What the task asks. Give again the line that contains "Comment ça marche (544, 42)", plus every line after it to the end of the records, unchanged.

Saved entries:
>>>
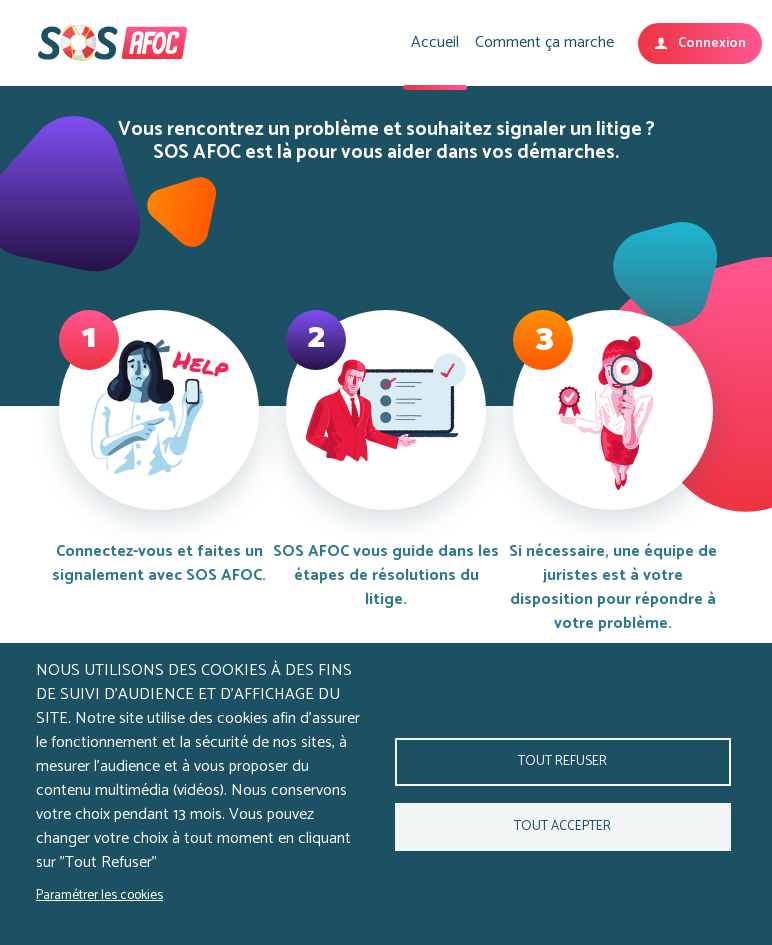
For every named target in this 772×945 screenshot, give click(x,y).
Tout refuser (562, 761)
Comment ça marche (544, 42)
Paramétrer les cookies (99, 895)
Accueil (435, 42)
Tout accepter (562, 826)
<<<
Task output.
Comment ça marche (544, 42)
Paramétrer les cookies (99, 895)
Accueil (435, 42)
Tout accepter (562, 826)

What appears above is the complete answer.